On June 5, Israel launched a preemptive
strike on the Egyptian air force, then proceeded to lightning
victories on three fronts. The Six-Day War is legend, but less
remembered is that, four days earlier, the nationalist opposition
(Menachem Begin’s Likud precursor) was for the first time ever
brought into the government, creating an emergency national-unity
coalition.
Everyone understood why. You do not
undertake a supremely risky preemptive war without the full
participation of a broad coalition representing a national consensus.

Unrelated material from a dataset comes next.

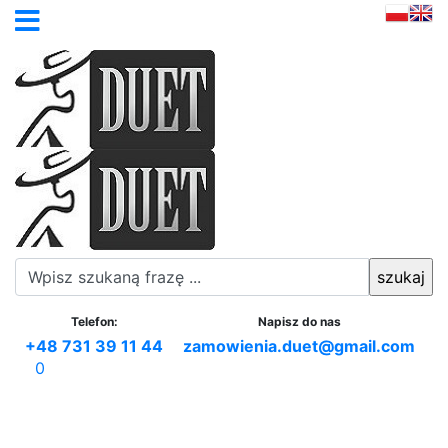
Telefon:
Napisz do nas
+48 731 39 11 44
zamowienia.duet@gmail.com
0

Forty-five years later, in the middle
of the night of May 7-8, 2012, Prime Minister Benjamin Netanyahu
shocked his country by bringing the main opposition party, Kadima,
into a national unity government. Shocking because just hours
earlier, the Knesset was expediting a bill to call early elections in
September.
Why did the high-flying Netanyahu call
off elections he was sure to win?
Because for Israelis today, it is May
’67. The dread is not quite as acute: The mood is not despair, just
foreboding. Time is running out, but not quite as fast. War is not
four days away, but it looms. Israelis today face the greatest threat
to their existence — nuclear weapons in the hands of apocalyptic
mullahs publicly pledged to Israel’s annihilation — since May
’67. The world is again telling Israelis to do nothing as it looks
for a way out. But if such a way is not found — as in ’67 —
Israelis know that they will once again have to defend themselves, by
themselves.
Such a fateful decision demands a
national consensus. By creating the largest coalition in nearly three
decades, Netanyahu is establishing the political premise for a
preemptive strike, should it come to that. The new government
commands an astonishing 94 Knesset seats out of 120, described by one
Israeli columnist as a “hundred tons of solid concrete.”

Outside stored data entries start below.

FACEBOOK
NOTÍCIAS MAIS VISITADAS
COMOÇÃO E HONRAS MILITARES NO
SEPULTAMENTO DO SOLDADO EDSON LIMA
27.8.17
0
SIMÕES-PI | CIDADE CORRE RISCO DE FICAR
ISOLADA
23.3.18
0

So much for the recent media hype about
some great domestic resistance to Netanyahu’s hard line on Iran.
Two notable retired intelligence figures were widely covered here for
coming out against him. Little noted was that one had been passed
over by Netanyahu to be the head of Mossad, while the other had been
fired by Netanyahu as Mossad chief (hence the job opening). For
centrist Kadima (it pulled Israel out of Gaza) to join a Likud-led
coalition whose defense minister is a former Labor prime minister
(who once offered half of Jerusalem to Yasser Arafat) is the very
definition of national unity — and refutes the popular “Israel is
divided” meme. “Everyone is saying the same thing,” explained
one Knesset member, “though there may be a difference of tone.”
To be sure, Netanyahu and Kadima’s
Shaul Mofaz offered more prosaic reasons for their merger: to mandate
national service for now exempt ultra- Orthodox youth, to change the
election law to reduce the disproportionate influence of minor
parties and to seek negotiations with the Palestinians. But
Netanyahu, the first Likud prime minister to recognize Palestinian
statehood, did not need Kadima for him to enter peace talks. For two
years he’s been waiting for Mahmoud Abbas to show up at the table.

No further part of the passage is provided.